Work required
Each line that contains the word "Social" is to be copied from the records below.

Data to use
- - - -

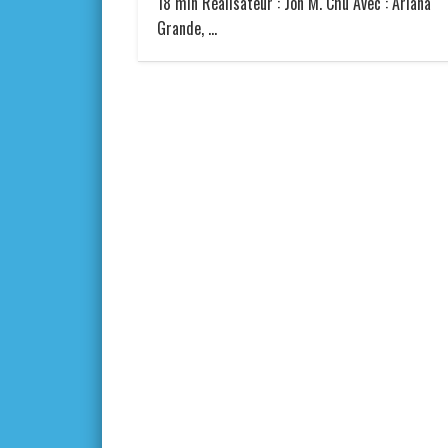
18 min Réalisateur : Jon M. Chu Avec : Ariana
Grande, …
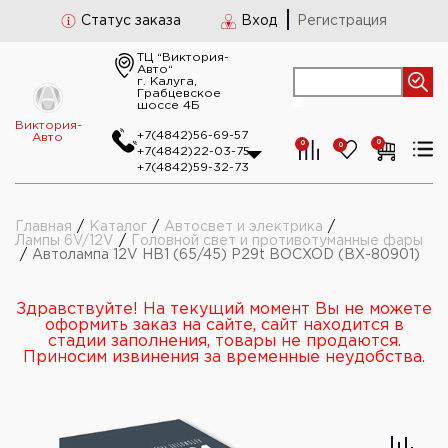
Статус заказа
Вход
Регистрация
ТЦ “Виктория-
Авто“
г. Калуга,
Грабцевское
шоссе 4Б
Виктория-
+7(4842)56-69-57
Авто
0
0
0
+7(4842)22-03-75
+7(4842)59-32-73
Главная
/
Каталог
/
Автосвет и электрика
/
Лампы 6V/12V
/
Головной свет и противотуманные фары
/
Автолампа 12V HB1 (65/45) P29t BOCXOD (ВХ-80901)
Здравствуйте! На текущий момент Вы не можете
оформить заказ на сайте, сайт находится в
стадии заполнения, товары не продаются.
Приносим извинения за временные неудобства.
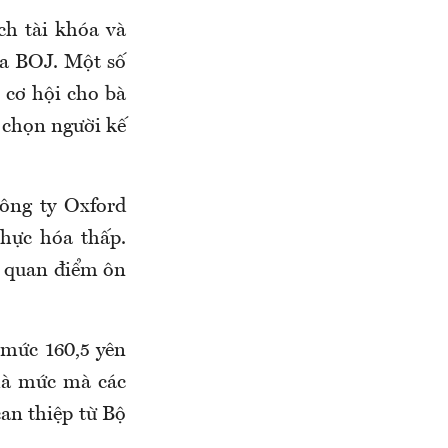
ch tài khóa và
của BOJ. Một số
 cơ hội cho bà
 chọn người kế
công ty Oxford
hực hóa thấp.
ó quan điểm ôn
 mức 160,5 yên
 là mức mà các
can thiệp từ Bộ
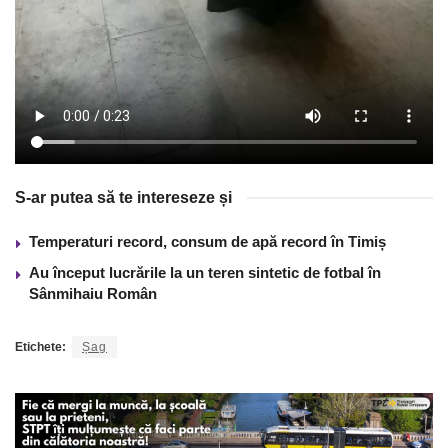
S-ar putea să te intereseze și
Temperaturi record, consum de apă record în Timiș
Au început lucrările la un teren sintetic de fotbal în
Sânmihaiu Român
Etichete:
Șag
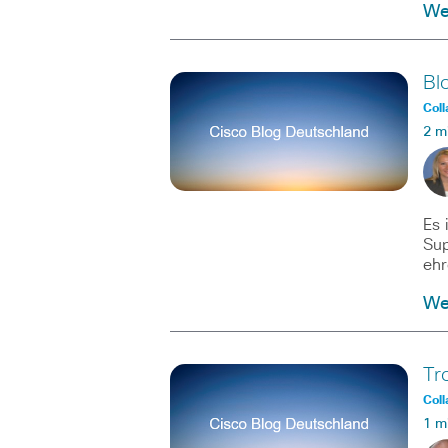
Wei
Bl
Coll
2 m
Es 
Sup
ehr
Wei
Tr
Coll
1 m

- - - -

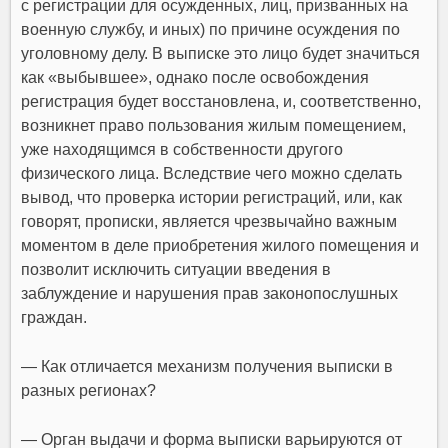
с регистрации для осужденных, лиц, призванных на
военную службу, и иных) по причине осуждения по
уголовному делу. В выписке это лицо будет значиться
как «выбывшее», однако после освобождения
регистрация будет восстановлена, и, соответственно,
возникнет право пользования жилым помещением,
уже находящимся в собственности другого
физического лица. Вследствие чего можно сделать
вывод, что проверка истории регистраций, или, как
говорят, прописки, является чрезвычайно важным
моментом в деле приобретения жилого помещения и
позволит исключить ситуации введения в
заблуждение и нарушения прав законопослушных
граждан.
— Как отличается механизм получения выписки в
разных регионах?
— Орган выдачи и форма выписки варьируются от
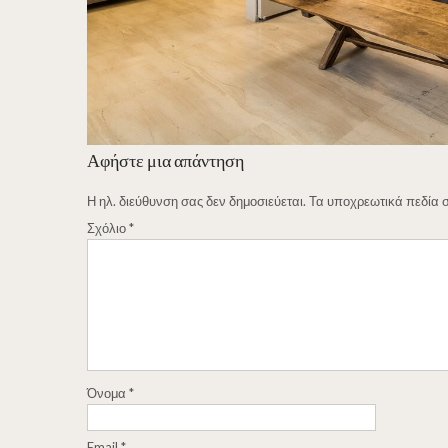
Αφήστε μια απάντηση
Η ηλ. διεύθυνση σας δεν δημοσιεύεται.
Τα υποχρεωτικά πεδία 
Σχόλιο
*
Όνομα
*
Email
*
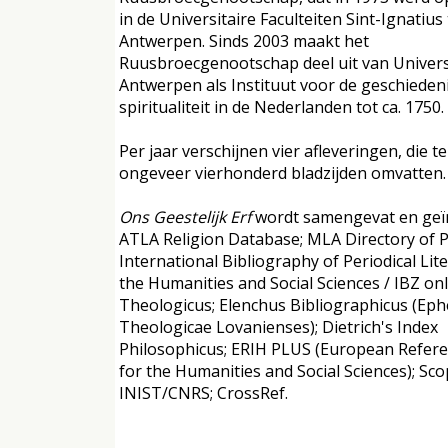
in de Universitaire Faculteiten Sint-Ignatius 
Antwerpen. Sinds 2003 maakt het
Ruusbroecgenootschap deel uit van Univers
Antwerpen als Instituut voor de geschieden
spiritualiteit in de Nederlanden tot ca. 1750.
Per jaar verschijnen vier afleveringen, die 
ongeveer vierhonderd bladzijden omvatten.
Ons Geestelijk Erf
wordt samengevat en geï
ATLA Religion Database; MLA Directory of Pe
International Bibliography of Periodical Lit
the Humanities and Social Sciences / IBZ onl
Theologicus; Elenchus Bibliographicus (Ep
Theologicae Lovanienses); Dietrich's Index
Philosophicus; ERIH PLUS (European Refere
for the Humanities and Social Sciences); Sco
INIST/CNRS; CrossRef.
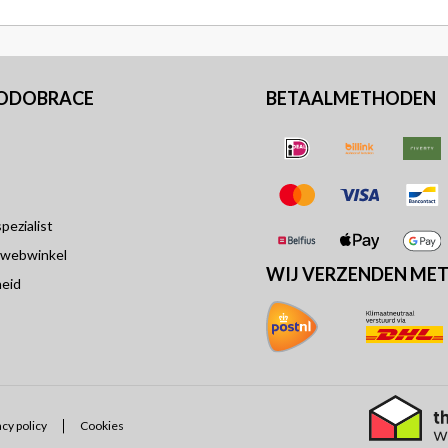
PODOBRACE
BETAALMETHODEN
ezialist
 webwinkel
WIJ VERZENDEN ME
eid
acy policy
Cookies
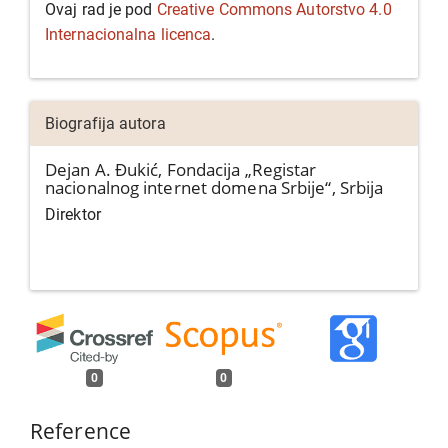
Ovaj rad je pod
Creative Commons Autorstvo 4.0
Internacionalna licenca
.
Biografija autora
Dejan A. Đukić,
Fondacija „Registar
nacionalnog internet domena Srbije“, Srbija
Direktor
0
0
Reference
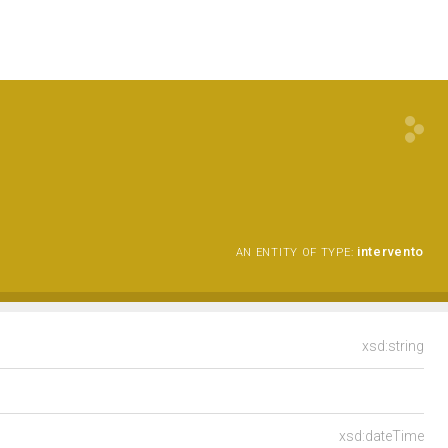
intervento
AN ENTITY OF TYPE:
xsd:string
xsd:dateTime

- - - -

Expected answer
the Humanities and Social Sciences / IBZ onl
for the Humanities and Social Sciences); Sco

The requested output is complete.